* _Your instructions_
Set down exactly the lines below, from the one containing "Segment right heart ventricle." through the final line, and include no others.

[Dataset entries]
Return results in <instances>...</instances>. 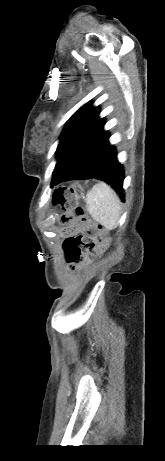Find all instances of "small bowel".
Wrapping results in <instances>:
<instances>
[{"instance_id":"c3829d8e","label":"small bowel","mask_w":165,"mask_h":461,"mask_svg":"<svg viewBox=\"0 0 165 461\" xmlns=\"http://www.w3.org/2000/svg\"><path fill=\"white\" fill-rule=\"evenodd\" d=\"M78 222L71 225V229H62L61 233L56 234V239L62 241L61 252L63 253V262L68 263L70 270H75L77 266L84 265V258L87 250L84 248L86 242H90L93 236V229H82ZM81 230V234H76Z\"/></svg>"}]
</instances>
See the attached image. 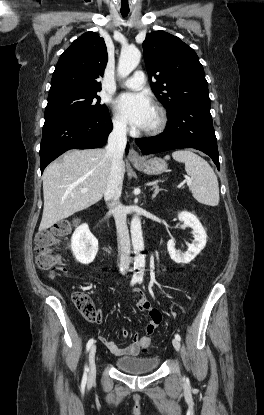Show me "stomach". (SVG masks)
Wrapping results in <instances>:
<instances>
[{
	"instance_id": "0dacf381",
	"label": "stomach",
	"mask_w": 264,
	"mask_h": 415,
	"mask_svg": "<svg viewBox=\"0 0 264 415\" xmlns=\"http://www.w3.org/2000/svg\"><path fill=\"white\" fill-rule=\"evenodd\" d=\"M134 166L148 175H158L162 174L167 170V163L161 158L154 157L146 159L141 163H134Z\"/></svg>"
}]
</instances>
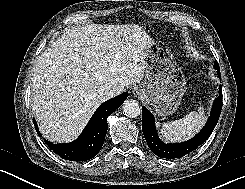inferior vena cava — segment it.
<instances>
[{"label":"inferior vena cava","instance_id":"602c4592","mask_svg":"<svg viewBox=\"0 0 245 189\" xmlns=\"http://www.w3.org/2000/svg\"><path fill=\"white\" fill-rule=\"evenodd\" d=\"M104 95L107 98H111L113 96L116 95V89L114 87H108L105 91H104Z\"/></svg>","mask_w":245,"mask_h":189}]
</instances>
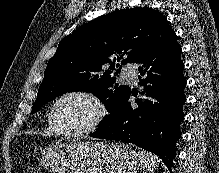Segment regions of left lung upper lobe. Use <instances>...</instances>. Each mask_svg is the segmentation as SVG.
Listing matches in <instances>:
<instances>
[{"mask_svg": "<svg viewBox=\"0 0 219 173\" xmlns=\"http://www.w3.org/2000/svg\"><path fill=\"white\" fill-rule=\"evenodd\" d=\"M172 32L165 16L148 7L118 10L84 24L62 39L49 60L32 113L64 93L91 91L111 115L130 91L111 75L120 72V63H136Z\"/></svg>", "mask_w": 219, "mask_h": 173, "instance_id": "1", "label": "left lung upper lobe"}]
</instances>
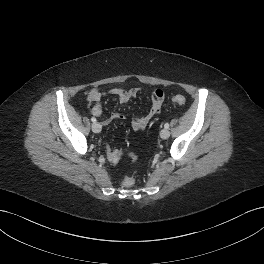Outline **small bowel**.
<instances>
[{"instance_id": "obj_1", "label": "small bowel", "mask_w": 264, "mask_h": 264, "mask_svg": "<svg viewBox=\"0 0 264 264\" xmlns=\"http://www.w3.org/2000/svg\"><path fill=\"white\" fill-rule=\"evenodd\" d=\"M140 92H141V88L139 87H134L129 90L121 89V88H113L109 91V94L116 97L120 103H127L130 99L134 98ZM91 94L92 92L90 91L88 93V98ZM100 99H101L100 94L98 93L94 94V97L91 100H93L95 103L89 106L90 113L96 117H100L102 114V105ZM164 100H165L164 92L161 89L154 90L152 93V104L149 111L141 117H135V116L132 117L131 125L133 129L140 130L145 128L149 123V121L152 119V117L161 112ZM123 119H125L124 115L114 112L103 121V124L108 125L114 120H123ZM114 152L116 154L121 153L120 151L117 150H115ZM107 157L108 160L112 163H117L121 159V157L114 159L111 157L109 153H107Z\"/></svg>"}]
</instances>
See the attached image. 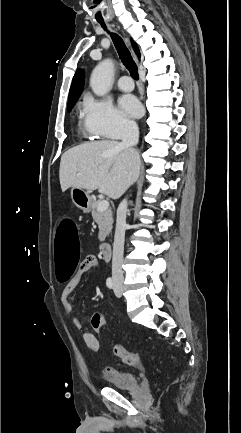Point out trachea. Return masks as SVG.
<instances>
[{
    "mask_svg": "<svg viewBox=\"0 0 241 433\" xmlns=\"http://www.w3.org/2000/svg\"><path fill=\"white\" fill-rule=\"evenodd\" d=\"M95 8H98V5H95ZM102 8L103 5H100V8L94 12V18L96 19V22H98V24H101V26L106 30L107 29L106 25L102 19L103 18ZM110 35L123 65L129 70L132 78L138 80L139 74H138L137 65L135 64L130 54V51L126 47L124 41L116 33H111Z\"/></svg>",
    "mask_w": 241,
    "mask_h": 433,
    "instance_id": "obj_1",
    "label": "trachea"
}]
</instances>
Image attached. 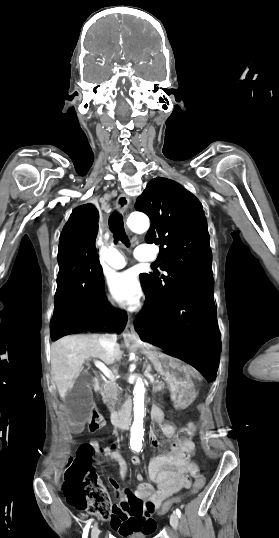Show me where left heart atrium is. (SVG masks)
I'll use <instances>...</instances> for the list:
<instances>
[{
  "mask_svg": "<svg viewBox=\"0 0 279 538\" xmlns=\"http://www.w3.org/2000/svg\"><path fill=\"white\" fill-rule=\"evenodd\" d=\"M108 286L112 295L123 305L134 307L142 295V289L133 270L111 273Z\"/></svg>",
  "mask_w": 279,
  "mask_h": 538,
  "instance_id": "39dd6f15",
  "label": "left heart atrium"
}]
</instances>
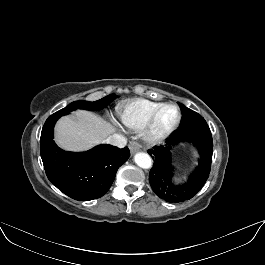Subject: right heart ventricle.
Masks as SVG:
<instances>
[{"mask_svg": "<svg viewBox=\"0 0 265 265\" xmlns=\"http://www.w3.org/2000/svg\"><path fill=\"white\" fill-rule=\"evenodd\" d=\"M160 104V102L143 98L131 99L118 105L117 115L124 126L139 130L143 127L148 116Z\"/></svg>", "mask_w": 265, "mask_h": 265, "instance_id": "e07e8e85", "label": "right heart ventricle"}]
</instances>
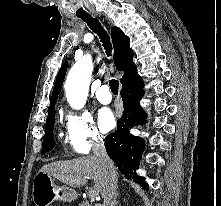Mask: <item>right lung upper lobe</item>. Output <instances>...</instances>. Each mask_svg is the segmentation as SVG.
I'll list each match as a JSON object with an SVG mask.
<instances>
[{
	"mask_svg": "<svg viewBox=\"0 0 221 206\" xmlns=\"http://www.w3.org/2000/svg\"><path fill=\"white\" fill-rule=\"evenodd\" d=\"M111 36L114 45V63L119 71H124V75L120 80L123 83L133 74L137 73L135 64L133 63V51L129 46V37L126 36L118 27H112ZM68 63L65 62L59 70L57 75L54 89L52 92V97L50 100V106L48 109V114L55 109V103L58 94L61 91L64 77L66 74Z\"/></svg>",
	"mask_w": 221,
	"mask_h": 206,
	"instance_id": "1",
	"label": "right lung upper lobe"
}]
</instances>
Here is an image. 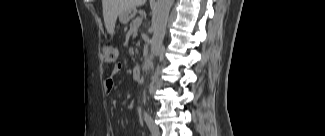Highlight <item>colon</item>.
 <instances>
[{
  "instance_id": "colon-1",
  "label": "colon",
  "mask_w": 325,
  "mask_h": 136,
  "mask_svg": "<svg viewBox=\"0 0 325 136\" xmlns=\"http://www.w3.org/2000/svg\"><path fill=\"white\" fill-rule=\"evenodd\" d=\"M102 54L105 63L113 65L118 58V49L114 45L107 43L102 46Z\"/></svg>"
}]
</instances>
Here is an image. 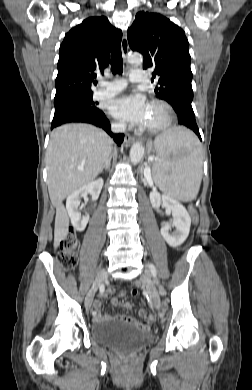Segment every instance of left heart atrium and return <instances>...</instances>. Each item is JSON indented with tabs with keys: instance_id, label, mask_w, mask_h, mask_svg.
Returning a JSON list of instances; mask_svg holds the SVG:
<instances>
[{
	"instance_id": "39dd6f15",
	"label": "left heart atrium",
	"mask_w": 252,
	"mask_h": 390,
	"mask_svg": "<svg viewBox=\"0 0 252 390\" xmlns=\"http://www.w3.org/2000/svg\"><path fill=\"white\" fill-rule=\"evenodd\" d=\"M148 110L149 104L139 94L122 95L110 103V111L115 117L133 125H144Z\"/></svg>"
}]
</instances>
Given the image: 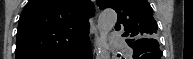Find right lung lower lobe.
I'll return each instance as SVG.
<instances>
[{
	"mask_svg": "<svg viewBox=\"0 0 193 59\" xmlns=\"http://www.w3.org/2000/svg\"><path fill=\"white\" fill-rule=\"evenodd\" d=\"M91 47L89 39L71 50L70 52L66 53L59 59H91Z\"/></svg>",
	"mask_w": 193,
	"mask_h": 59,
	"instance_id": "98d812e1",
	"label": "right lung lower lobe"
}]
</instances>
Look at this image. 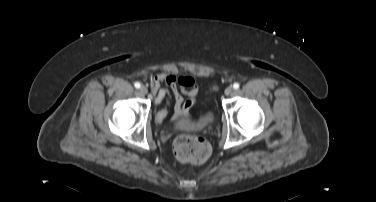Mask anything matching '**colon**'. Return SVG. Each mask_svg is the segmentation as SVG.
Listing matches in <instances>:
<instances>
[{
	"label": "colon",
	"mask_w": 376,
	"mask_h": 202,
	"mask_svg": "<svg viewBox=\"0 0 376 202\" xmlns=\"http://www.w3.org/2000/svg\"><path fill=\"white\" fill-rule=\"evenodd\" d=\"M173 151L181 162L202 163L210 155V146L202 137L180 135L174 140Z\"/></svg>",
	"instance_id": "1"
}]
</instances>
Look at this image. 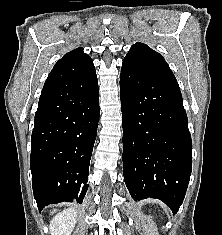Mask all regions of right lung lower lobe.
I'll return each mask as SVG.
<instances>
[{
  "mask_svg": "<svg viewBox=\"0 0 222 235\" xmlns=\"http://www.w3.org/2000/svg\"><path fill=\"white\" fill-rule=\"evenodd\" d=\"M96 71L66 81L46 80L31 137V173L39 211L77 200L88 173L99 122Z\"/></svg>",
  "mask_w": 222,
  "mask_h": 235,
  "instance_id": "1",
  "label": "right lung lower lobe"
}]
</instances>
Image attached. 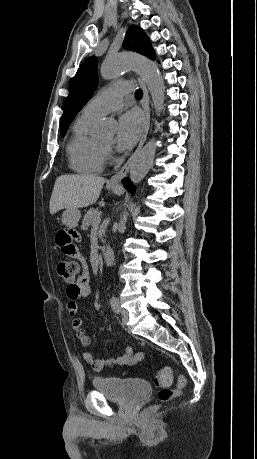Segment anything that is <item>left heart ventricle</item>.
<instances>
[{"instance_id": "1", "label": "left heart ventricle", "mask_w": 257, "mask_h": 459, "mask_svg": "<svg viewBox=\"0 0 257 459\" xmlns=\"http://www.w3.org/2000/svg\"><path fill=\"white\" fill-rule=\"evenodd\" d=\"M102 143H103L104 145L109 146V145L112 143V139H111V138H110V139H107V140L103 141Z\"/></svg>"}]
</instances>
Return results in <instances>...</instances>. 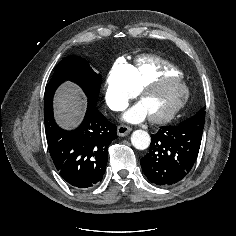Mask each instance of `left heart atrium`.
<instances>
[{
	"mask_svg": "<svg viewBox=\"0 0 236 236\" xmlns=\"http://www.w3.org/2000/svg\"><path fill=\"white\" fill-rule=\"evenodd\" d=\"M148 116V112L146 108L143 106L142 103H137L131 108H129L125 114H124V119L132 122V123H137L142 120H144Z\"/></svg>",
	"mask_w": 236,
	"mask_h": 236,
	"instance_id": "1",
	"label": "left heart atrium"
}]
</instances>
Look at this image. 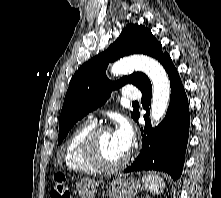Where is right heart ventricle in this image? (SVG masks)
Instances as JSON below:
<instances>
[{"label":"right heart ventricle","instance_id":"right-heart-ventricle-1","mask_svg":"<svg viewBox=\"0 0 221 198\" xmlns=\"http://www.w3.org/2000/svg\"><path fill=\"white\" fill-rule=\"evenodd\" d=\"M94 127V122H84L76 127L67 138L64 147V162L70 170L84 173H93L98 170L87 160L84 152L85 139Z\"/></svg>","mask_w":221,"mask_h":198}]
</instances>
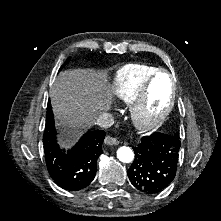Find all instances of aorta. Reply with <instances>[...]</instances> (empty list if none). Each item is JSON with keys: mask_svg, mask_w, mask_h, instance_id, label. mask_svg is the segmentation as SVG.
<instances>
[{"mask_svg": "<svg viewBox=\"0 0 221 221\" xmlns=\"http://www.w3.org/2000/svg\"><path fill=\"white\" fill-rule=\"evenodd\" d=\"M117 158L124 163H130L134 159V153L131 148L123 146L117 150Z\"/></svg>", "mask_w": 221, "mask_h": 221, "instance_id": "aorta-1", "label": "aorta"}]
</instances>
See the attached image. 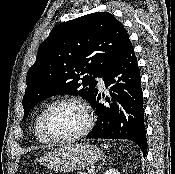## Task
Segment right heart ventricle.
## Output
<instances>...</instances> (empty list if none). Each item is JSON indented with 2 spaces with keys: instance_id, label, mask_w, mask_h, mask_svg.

* _Solution below_
Segment right heart ventricle.
## Output
<instances>...</instances> (empty list if none). Each item is JSON indented with 2 spaces with keys: instance_id, label, mask_w, mask_h, mask_svg.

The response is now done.